Regularization in Artificial Neural Networks

Neural Networks are highly parameterized models and can be easily overfit to the training data. The most salient way to combat this problem is with regularization techniques. A common technique to prevent overfitting is to use EarlyStopping. This strategy will prevent your weights from being updated well past the point of their peak usefulness. We can also combine EarlyStopping, Weight Decay and Dropout, or use Weight Constraint instead of Weight Decay, which accomplishes similar ends.

Dataset

Our dataset is fashion_mnist with 60k train and 10k for test. There are 10 classes with equal distribution.

from tensorflow.keras.datasets import fashion_mnist

(X_train, y_train), (X_test, y_test) = fashion_mnist.load_data()
X_train.shape, X_test.shape

((60000, 28, 28), (10000, 28, 28)) Here is a sample of images of different classes:

Build and compile the model

Next, we normalize and flatten the input tensor to make the array one dimensional. To convert a multidimensional tensor into a 1-D tensor, we can use Flatten layer from tensorflow.keras.layers. Flatten layer also acts as the input layer. Therefore, input_shape parameter needs to be defined in the Flatten layer. Our input layer is followed by three 128-unit dense layer with each of them cascaded with a parametric activation layer. Finally we have a dense output layer with 10 units and softmax activation function to predict the probability of each of the 10 target classes.

from tensorflow.keras.layers import Flatten, Dense
from tensorflow.keras.layers import ReLU
import tensorflow as tf
import os


model = tf.keras.Sequential([
    Flatten(input_shape=(28,28)),  # Treats as 784x1
    Dense(128),
    ReLU(negative_slope=.01),
    Dense(128),
    ReLU(negative_slope=.01),
    Dense(128),
    ReLU(negative_slope=.01),
    Dense(10, activation='softmax')
])

Next we will apply regularization technique to avoid overfittting the model.

Early Stopping

EarlyStopping is a common technique that is used to prevent overfitting the model. In a neural network it can be simply implemented by a callback.

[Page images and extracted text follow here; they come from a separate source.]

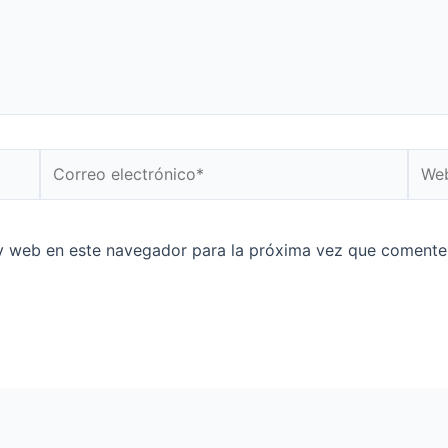
Correo
Web
electrónico*
y web en este navegador para la próxima vez que comente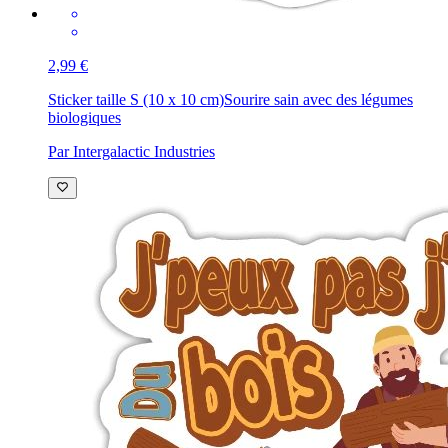
2,99 €
Sticker taille S (10 x 10 cm)
Sourire sain avec des légumes
biologiques
Par Intergalactic Industries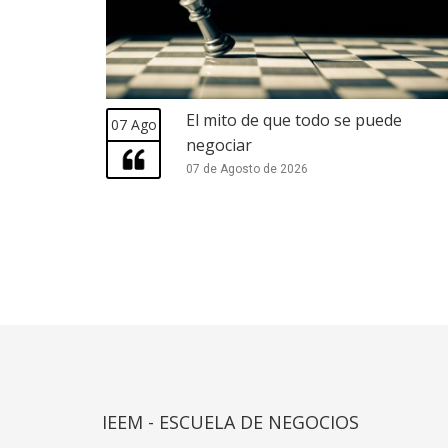
El mito de que todo se puede
07 Ago
negociar
07 de Agosto de 2026
IEEM - ESCUELA DE NEGOCIOS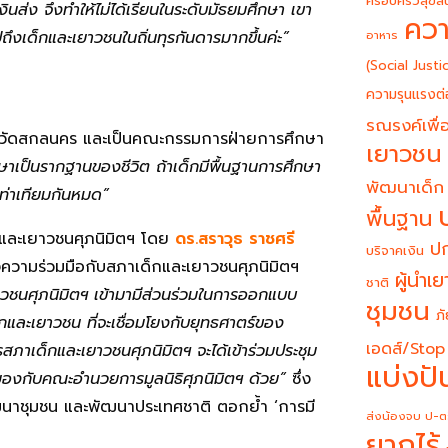
ครอบครัวสุขสั
เงินส่ง จึงทำให้ไม่ได้เรียนในระดับมัธยมศึกษา เขา
ควา
ถึงเด็กและเยาวชนในถิ่นทุรกันดารมากขึ้นค่ะ”
อาหาร
(Social Justi
ความรุนแรงต่
รณรงค์เพื่อ
หวัดสกลนคร และเป็นคณะกรรมการฝ่ายการศึกษา
เยาวชน
าเป็นรากฐานของชีวิต ถ้าเด็กมีพื้นฐานการศึกษา
พัฒนาเด็ก
เท่าเทียมกันหมด”
พื้นฐาน
ด็กและเยาวชนศุภนิมิตฯ โดย
ดร.สราวุธ ราชศรี
ปก
บริจาคเงิน
งความร่วมมือกับสภาเด็กและเยาวชนศุภนิมิตฯ
ผู้นำเ
ชาติ
าวชนศุภนิมิตฯ เข้ามามีส่วนร่วมในการออกแบบ
ชุมชน
ภั
และเยาวชน ที่จะเชื่อมโยงกับยุทธศาตร์ของ
เอดส์/Stop
ภาเด็กและเยาวชนศุภนิมิตฯ จะได้เข้าร่วมประชุม
แบ่งปั
องกับคณะอำนวยการมูลนิธิศุภนิมิตฯ ด้วย”
ซึ่ง
ัฒนาชุมชน และพัฒนาประเทศชาติ ตอกย้ำ ‘การมี
ส่งน้องจบ ป-ต
ยากไร้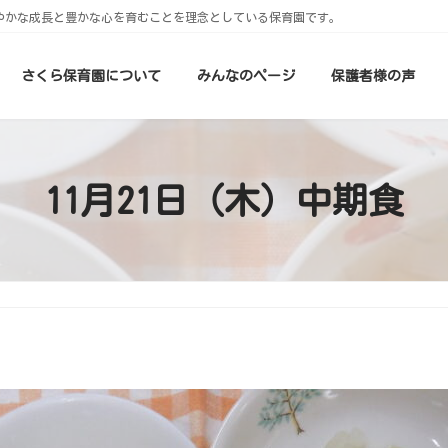
やかな成長と豊かな心を育むことを理念としている保育園です。
さくら保育園について
みんなのページ
保護者様の声
11月21日（木）中期食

from tensorflow.keras.callbacks import EarlyStopping, TensorBoard

# create subdirectory to visualize EarlyStopping  in tensorboard
logdir = os.path.join("logs", "EarlyStopping-Loss")
tensorboard_callback = tf.keras.callbacks.TensorBoard(logdir, histogram_freq=1)

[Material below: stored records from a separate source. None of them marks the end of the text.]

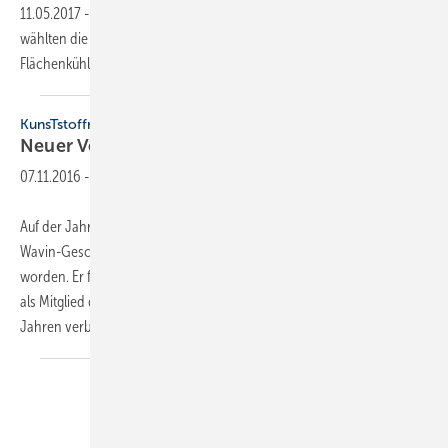
11.05.2017
-
Zur Mitgliederversammlung im emsländischen Twist
wählten die Delegierten des Bundesverbands Flächenheizungen und
Flächenkühlungen (BVF) ihren Vorstand
neu.
KunsTstoffrohrverband
Neuer Vorstand und
Jahresbericht
07.11.2016
-
Auf der Jahresversammlung des Kuntstoffrohrverbandes (KRV) ist
Wavin-Geschäftsführer Michael Schuster zum Vorsitzenden gewählt
worden. Er folgt damit Klaus Wolf, Vorstand Friatec, welcher dem KRV
als Mitglied des Vorstandes für eine weitere Amtsperiode von zwei
Jahren verbunden bleibt.
Dem...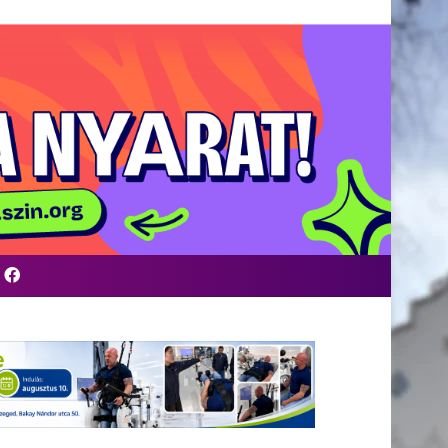
Facebook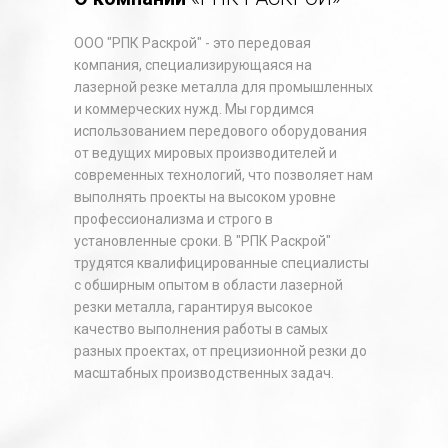
ООО "РПК Раскрой" - это передовая
компания, специализирующаяся на
лазерной резке металла для промышленных
и коммерческих нужд. Мы гордимся
использованием передового оборудования
от ведущих мировых производителей и
современных технологий, что позволяет нам
выполнять проекты на высоком уровне
профессионализма и строго в
установленные сроки. В "РПК Раскрой"
трудятся квалифицированные специалисты
с обширным опытом в области лазерной
резки металла, гарантируя высокое
качество выполнения работы в самых
разных проектах, от прецизионной резки до
масштабных производственных задач.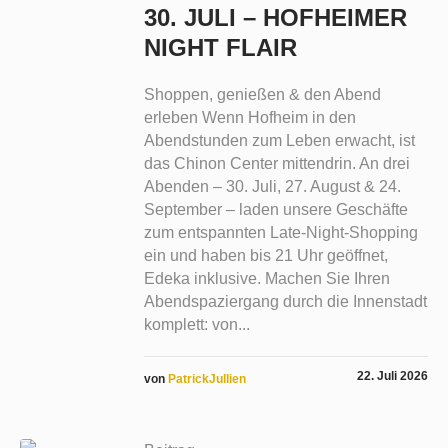
30. JULI – HOFHEIMER
NIGHT FLAIR
Shoppen, genießen & den Abend
erleben Wenn Hofheim in den
Abendstunden zum Leben erwacht, ist
das Chinon Center mittendrin. An drei
Abenden – 30. Juli, 27. August & 24.
September – laden unsere Geschäfte
zum entspannten Late-Night-Shopping
ein und haben bis 21 Uhr geöffnet,
Edeka inklusive. Machen Sie Ihren
Abendspaziergang durch die Innenstadt
komplett: von...
22. Juli 2026
von
PatrickJullien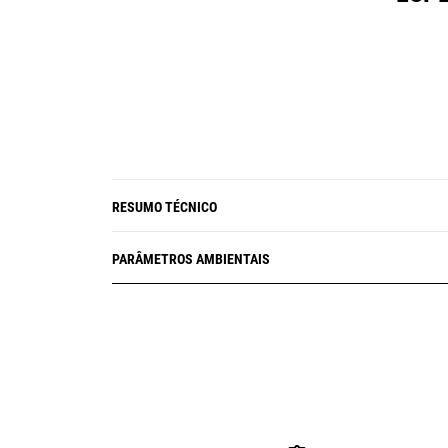
RESUMO TÉCNICO
PARÂMETROS AMBIENTAIS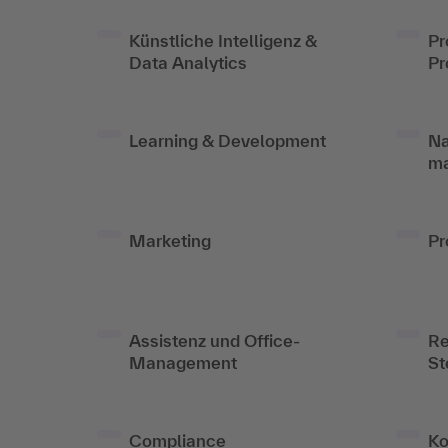
Künstliche Intelligenz &
Pr
Data Analytics
Pr
Learning & Development
Na
m
Marketing
Pr
Assistenz und Office-
Re
Management
St
Compliance
Ko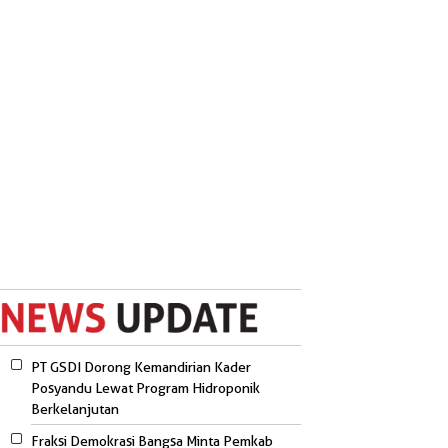
PT GSDI Dorong Kemandirian Kader
Posyandu Lewat Program Hidroponik
Berkelanjutan
Fraksi Demokrasi Bangsa Minta Pemkab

# Adding EarlyStopping call back
stop = tf.keras.callbacks.EarlyStopping(monitor='val_loss', min_delta=0.01, patience=3)

Here we monitor the validation loss and stop the training process if there is no significant improvement (min_delta=0.01) for three consecutive epochs. For compiling the model we use sparse_categorical_crossentropy as the target classes are integer and not one hot encoded.

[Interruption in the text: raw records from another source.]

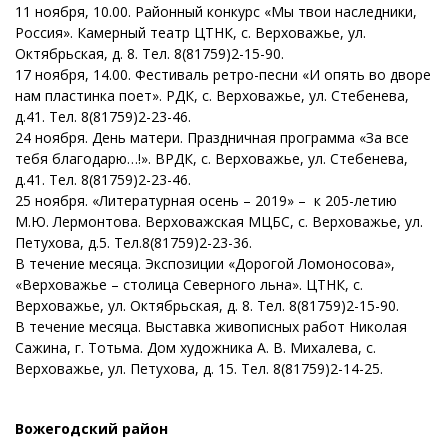
11 ноября, 10.00. Районный конкурс «Мы твои наследники,
Россия». Камерный театр ЦТНК, с. Верховажье, ул.
Октябрьская, д. 8. Тел. 8(81759)2-15-90.
17 ноября, 14.00. Фестиваль ретро-песни «И опять во дворе
нам пластинка поет». РДК, с. Верховажье, ул. Стебенева,
д.41. Тел. 8(81759)2-23-46.
24 ноября. День матери. Праздничная программа «За все
тебя благодарю…!». ВРДК, с. Верховажье, ул. Стебенева,
д.41. Тел. 8(81759)2-23-46.
25 ноября. «Литературная осень – 2019» – к 205-летию
М.Ю. Лермонтова. Верховажская МЦБС, с. Верховажье, ул.
Петухова, д.5. Тел.8(81759)2-23-36.
В течение месяца. Экспозиции «Дорогой Ломоносова»,
«Верховажье – столица Северного льна». ЦТНК, с.
Верховажье, ул. Октябрьская, д. 8. Тел. 8(81759)2-15-90.
В течение месяца. Выставка живописных работ Николая
Сажина, г. Тотьма. Дом художника А. В. Михалева, с.
Верховажье, ул. Петухова, д. 15. Тел. 8(81759)2-14-25.
Вожегодский район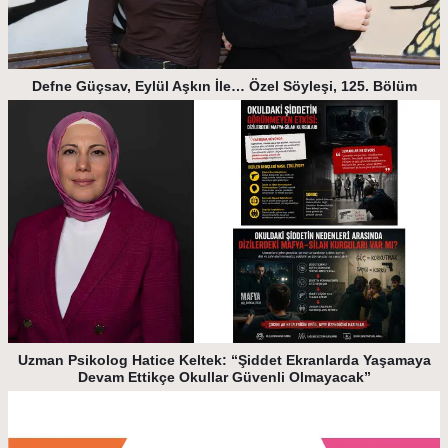
Defne Güçsav, Eylül Aşkın İle… Özel Söyleşi, 125. Bölüm
Uzman Psikolog Hatice Keltek: “Şiddet Ekranlarda Yaşamaya
Devam Ettikçe Okullar Güvenli Olmayacak”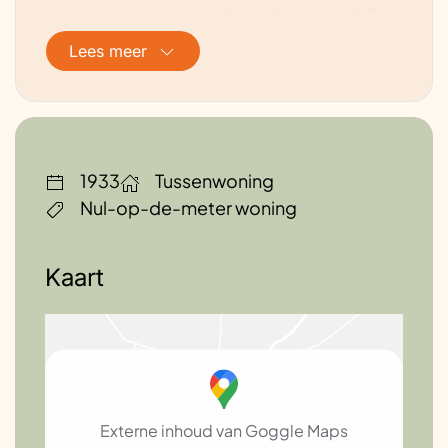
meter woning .. maar het zeker waard. Ons
huis is comfortabeler, warmer, en het
Lees meer
binnen klimaat is erg prettig.
Toekomstplannen
Ons toekomstplan is om ook ons afval en
watergebruik verder te reduceren.
1933
Tussenwoning
Nul-op-de-meter woning
Kaart
Externe inhoud van Goggle Maps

model.compile(loss='sparse_categorical_crossentropy', optimizer='nadam', metrics=['accuracy'])

model.fit(X_train, y_train, epochs=99, 
          validation_data=(X_test,y_test),
          callbacks=[tensorboard_callback, stop])

1875/1875 [==============================] - 3s 2ms/step - loss: 0.2517 - accuracy: 0.9064 - val_loss: 0.3449 - val_accuracy: 0.8775 Epoch 8/99 1875/1875 [==============================] - 3s 2ms/step - loss: 0.2412 - accuracy: 0.9093 - val_loss: 0.3544 - val_accuracy: 0.8756 <tensorflow.python.keras.callbacks.History at 0x7f9cf27fa240>

The model stops training after 8 epochs at 0.91 accuracy. As we see in the above TensorBoard’s Graphs dashboard, after epoch=5 validation loss stops decreasing while training loss continue to improve. We could choose to relax the EarlyStopping condition in order to train the model further.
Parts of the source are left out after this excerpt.